As GreenBank VP
For Agriculture
Lending, He Was
In The Forefront
Of Many Changes
BY TOM YANCEY
STAFF WRITER
When Hugh Wells retired as Greeneville's police chief in 1977 and became a banker, Greene County had about 500 Grade-A dairies, and 22 warehouses fighting for a share of a $30 million to $35 million burley tobacco business.
Greene County also was the leading county in the state for dairy cattle, beef cattle and burley tobacco.
Today, though Greene County still leads in those categories, each of them is much smaller, Wells said in an interview.
The price of 100 pounds of milk, which was about $20 in 1977, he said, has gotten as low as $11, and farmers say the cost of producing that milk is at least $12.
"As a result, that has put the dairies into a tailspin," he said.
Greene County now has fewer than 40 dairy operations, he said.
Wells started his career as a lending officer at Greene County Bank and retired Dec. 31 at 80 as senior vice president for agricultural lending and business development.
The man who hired him, Herb Whitfield, then the president of the bank, knew that Greeneville's police chief was quite active in agricultural circles as a farmer.
Wells said Whitfield "decided he could make a lending officer out of someone familiar with agriculture issues" more easily than trying to make a lender familiar with agriculture.
As a result, Wells said he was able to learn a great deal from the professional bankers he worked side-by-side with over the years, and even now will miss that opportunity, and also miss working with people he respects.
"It was a demanding place," Wells said, but "I was proud of the bank. I'm still proud of the bank," now called GreenBank.
Whitfield's idea for turning a farmer into a banker "worked out right well, as far as I'm concerned," Wells said.
Wells and his father turned to beef cattle when an accidental poisoning wiped out their dairy herd of about 20 cows, he said.
During his 21-year career as a police officer, until his retirement as chief, Wells continued to farm, and to be active in farming circles and knowledgeable about agricultural issues.
In the 1970s, Wells said, Greene County had quite a bit of industry that was seasonal, notably the Magnavox Company of Tennessee and American Greetings Corporation plants, with layoffs that usually happened in the spring.
That worked out well for farmers, who were ready to begin planting when the annual layoffs came, he said, and the schedule "was good for the economy."
CHANGES IN TOBACCO
In 1977, the Burley Stablization Corporation (BSC) was still administering a price-support program for tobacco, assigning grower quotas based on projections for the following year from cigarette producers, and putting a floor under prices, guaranteeing a minimum.
When the quota and price-support program was ended by Congress five years ago, farmers were free to grow all the tobacco they wished, but they were no longer assured of a minimum, guaranteed price, Wells noted.
Now the major tobacco companies allow tobacco farmers, who make up a far smaller pool of growers, to sign a contract in which the company agrees to buy a specified amount of certain grades of tobacco at a specified price.
However, Wells said, "The price is much less than what it was under the price-support and quota system, and it's questionable as to whether it's profitable" to grow tobacco under the current system.
He noted that the BSC has purchased the former Greene Farmers Co-op warehouse here for programs yet to be spelled out in detail, and he is hopeful that the BSC purchase may mean there is still a future for locally grown tobacco, though that is uncertain.

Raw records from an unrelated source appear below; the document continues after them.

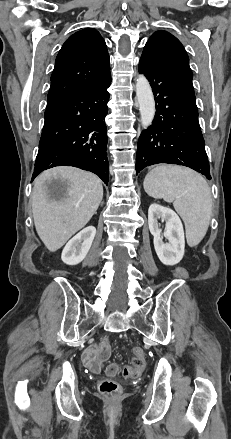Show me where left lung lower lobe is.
<instances>
[{"label":"left lung lower lobe","instance_id":"obj_1","mask_svg":"<svg viewBox=\"0 0 231 439\" xmlns=\"http://www.w3.org/2000/svg\"><path fill=\"white\" fill-rule=\"evenodd\" d=\"M139 72L150 82L156 113L138 141L137 174L146 166L169 163L190 167L210 180L193 87L148 51L142 53Z\"/></svg>","mask_w":231,"mask_h":439}]
</instances>
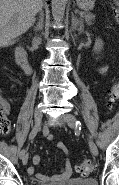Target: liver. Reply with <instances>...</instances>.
<instances>
[{
  "mask_svg": "<svg viewBox=\"0 0 119 185\" xmlns=\"http://www.w3.org/2000/svg\"><path fill=\"white\" fill-rule=\"evenodd\" d=\"M42 7L43 0H0V47L25 33Z\"/></svg>",
  "mask_w": 119,
  "mask_h": 185,
  "instance_id": "obj_1",
  "label": "liver"
}]
</instances>
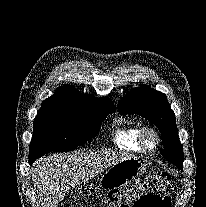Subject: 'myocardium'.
Listing matches in <instances>:
<instances>
[{
  "label": "myocardium",
  "instance_id": "f54148a6",
  "mask_svg": "<svg viewBox=\"0 0 206 207\" xmlns=\"http://www.w3.org/2000/svg\"><path fill=\"white\" fill-rule=\"evenodd\" d=\"M148 136H151L153 138L152 143L148 142ZM139 142L145 151H153L159 146L161 137L157 129L154 127L144 126L140 128L139 131Z\"/></svg>",
  "mask_w": 206,
  "mask_h": 207
}]
</instances>
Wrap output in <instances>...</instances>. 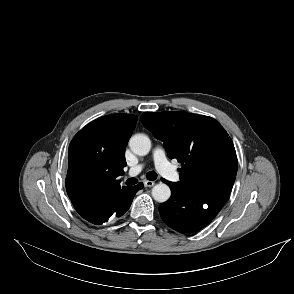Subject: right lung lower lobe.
<instances>
[{"label": "right lung lower lobe", "instance_id": "1", "mask_svg": "<svg viewBox=\"0 0 294 294\" xmlns=\"http://www.w3.org/2000/svg\"><path fill=\"white\" fill-rule=\"evenodd\" d=\"M143 187L142 183L136 186L127 187L120 191L111 201L91 211H79L78 213L90 223L101 225L109 218L120 217L129 209L134 195Z\"/></svg>", "mask_w": 294, "mask_h": 294}]
</instances>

"The future of agriculture in this community depends a lot on whether crops can be raised that are in demand -- that are profitable," Wells said.
He said that some farmers have found a market for hay and silage that they can sell to people who own a concentration of horses or cattle, and need more hay and forage crops than they can raise themselves.

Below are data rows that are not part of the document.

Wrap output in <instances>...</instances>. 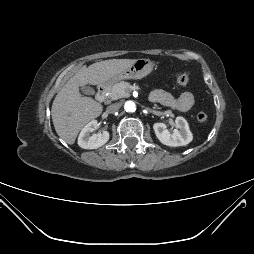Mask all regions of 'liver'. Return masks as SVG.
<instances>
[{"label": "liver", "instance_id": "liver-1", "mask_svg": "<svg viewBox=\"0 0 254 254\" xmlns=\"http://www.w3.org/2000/svg\"><path fill=\"white\" fill-rule=\"evenodd\" d=\"M135 59H110L83 66L57 93L51 109L56 133L66 143L74 144L82 127L98 117L103 106L90 97H83L79 87L100 85L134 64Z\"/></svg>", "mask_w": 254, "mask_h": 254}]
</instances>
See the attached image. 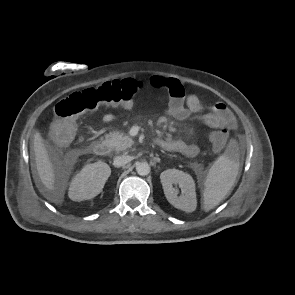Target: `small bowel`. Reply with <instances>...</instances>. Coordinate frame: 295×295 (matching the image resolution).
Masks as SVG:
<instances>
[{"mask_svg": "<svg viewBox=\"0 0 295 295\" xmlns=\"http://www.w3.org/2000/svg\"><path fill=\"white\" fill-rule=\"evenodd\" d=\"M149 85L153 88H165L168 90L170 100L166 110V117L176 120H185L193 113H199L204 110V104L201 99L194 94L186 95L181 82L174 78L162 76H152L149 79ZM134 102L120 107L123 111L131 110ZM115 119V114L109 113L103 117L105 123ZM206 125L212 128H234L236 120L230 109L221 102L215 103L209 107V111L202 116ZM191 132L186 139H158V145L171 152H179L187 156H195L199 152V147L191 140Z\"/></svg>", "mask_w": 295, "mask_h": 295, "instance_id": "c3829d8e", "label": "small bowel"}]
</instances>
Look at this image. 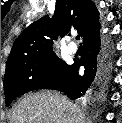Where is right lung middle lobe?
Wrapping results in <instances>:
<instances>
[{"label": "right lung middle lobe", "mask_w": 122, "mask_h": 123, "mask_svg": "<svg viewBox=\"0 0 122 123\" xmlns=\"http://www.w3.org/2000/svg\"><path fill=\"white\" fill-rule=\"evenodd\" d=\"M70 65L54 53H47L24 60L6 68L4 92L6 106L12 100L29 91L42 89L48 83L61 78Z\"/></svg>", "instance_id": "obj_1"}]
</instances>
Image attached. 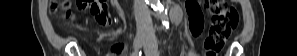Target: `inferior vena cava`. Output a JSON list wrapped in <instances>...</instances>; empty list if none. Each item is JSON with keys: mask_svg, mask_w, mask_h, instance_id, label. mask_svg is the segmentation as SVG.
I'll return each instance as SVG.
<instances>
[{"mask_svg": "<svg viewBox=\"0 0 297 56\" xmlns=\"http://www.w3.org/2000/svg\"><path fill=\"white\" fill-rule=\"evenodd\" d=\"M134 14L136 18L137 27L143 30L146 34L155 39L153 30L151 29L152 19L150 12L147 9L145 0H136L134 5Z\"/></svg>", "mask_w": 297, "mask_h": 56, "instance_id": "602c4592", "label": "inferior vena cava"}]
</instances>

Wells added, "There is still room for grain" as a crop here, including corn and soybeans, with markets and buyers in Knoxville and Jefferson City.

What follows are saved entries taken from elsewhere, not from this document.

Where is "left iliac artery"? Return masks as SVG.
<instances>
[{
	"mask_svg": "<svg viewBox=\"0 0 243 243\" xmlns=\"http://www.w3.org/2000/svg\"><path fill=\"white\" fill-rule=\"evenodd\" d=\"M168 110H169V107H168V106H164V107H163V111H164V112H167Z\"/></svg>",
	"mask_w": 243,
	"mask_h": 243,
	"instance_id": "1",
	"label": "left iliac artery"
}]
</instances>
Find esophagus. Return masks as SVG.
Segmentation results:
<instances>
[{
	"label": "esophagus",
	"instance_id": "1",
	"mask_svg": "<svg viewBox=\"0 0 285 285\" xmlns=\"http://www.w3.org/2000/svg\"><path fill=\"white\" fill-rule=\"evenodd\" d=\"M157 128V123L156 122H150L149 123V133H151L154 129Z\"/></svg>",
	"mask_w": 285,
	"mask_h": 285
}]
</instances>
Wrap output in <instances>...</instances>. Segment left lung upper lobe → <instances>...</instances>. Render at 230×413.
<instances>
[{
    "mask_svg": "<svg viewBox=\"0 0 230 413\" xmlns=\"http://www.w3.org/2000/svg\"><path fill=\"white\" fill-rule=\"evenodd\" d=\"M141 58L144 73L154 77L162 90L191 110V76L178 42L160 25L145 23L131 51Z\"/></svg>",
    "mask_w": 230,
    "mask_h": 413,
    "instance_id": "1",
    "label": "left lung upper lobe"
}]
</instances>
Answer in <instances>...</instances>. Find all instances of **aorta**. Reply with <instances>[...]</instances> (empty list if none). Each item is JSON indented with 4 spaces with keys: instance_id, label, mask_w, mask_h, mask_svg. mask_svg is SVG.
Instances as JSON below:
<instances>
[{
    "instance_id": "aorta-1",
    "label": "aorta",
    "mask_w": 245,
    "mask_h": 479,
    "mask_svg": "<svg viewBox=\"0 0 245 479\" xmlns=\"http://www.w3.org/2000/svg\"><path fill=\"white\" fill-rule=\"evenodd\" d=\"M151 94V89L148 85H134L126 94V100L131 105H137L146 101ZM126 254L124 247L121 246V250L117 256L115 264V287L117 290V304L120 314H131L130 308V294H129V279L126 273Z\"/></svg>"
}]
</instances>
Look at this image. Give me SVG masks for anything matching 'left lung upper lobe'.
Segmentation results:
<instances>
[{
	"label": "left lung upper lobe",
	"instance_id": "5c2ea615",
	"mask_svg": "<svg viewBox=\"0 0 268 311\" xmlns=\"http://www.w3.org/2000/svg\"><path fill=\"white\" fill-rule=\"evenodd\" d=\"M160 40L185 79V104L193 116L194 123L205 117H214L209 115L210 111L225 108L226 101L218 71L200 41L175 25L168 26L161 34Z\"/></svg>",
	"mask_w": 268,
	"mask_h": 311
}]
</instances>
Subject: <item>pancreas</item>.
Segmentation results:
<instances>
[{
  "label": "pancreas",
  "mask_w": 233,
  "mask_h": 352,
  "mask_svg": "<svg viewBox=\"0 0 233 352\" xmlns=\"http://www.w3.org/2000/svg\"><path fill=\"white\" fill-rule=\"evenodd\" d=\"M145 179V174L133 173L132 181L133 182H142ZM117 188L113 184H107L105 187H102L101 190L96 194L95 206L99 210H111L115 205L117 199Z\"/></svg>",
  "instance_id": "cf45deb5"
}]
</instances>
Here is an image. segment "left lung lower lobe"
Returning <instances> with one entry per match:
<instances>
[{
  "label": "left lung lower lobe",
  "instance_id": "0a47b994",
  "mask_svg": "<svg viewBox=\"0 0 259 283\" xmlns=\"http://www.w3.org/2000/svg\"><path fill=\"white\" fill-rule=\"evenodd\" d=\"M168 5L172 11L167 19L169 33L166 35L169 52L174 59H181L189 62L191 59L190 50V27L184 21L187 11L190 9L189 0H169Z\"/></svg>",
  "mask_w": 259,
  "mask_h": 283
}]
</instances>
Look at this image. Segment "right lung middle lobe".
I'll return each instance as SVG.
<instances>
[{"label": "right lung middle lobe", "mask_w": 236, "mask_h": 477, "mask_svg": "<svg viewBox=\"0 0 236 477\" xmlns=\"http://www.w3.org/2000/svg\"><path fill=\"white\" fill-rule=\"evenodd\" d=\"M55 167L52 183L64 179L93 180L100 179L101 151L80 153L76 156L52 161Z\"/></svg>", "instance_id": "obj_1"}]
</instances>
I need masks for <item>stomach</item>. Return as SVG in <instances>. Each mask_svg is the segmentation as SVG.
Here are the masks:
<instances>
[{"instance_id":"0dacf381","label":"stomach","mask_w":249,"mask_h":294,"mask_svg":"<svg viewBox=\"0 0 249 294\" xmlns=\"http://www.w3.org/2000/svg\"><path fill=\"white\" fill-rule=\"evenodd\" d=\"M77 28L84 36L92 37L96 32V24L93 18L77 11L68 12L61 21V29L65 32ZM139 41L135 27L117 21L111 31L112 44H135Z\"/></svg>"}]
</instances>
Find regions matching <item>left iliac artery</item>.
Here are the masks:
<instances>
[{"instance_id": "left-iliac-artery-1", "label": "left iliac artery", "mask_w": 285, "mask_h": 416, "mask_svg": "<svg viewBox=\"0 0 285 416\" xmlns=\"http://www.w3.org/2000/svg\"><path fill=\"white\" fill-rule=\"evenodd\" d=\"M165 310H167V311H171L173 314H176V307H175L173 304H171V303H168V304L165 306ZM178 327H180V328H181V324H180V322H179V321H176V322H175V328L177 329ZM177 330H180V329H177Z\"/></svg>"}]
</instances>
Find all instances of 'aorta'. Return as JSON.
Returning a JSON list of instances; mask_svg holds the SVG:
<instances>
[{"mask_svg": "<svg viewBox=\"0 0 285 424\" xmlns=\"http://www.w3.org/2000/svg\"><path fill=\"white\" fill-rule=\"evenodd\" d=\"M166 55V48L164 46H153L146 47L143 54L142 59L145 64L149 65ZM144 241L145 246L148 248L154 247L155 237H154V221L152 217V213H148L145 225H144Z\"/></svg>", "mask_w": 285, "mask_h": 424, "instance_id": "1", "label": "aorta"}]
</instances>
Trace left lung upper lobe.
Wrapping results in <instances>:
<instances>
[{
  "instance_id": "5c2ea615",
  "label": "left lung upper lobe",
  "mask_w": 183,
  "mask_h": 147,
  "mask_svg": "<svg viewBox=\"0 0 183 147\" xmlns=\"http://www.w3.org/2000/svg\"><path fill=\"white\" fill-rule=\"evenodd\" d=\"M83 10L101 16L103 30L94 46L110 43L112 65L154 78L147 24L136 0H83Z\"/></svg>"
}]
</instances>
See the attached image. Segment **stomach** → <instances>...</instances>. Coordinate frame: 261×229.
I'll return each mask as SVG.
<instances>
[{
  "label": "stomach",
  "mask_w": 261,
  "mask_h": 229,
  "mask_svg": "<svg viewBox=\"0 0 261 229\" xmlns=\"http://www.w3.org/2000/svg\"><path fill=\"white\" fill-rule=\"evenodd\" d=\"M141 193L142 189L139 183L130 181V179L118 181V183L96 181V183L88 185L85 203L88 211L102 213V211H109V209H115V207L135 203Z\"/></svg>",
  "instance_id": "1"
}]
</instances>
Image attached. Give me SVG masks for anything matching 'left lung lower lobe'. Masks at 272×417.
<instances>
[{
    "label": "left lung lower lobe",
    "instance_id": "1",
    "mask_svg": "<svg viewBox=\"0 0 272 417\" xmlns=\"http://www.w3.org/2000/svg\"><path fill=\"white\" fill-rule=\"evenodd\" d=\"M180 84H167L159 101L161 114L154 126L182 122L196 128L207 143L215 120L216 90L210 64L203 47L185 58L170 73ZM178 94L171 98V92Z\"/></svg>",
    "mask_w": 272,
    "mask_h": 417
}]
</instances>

But farmers have to be very careful to make sure they can grow whatever they produce at a profit and find a market for it before they do, he said.
Spending more to grow than someone is willing to pay, obviously, can be costly.
"My suggestion," Wells said, is that "someone find a need for a product," and then work out a contract with a buyer willing to purchase whatever they plan to grow "at a price that could be profitable to them."
Asked if he believes a young person who has land and a little money can make a go of farming under conditions that exist today, Wells said "No, unless they come up with a specialty that they can sell above production costs."
MENNONITES' EXAMPLE
One example of farmers who have done that, he said, is Mennonites who take what they grow and turn it into a specialty product such as jam, jelly or pickles that the farmer then sells.
A farmer who can add value to what he grows by manufacturing it into something other than just what grows, and then sell it themselves, can do well, he said, as some Mennonites have locally.
Local Mennonites have turned what they have grown into a specialty product "that they have some control over," he said. "They're their own market."
Wells said he has tried hard to provide good service to the farmers whose operating loans he has handled over the years.
"But I'm not God, and I didn't make all the people successful in agriculture," he added.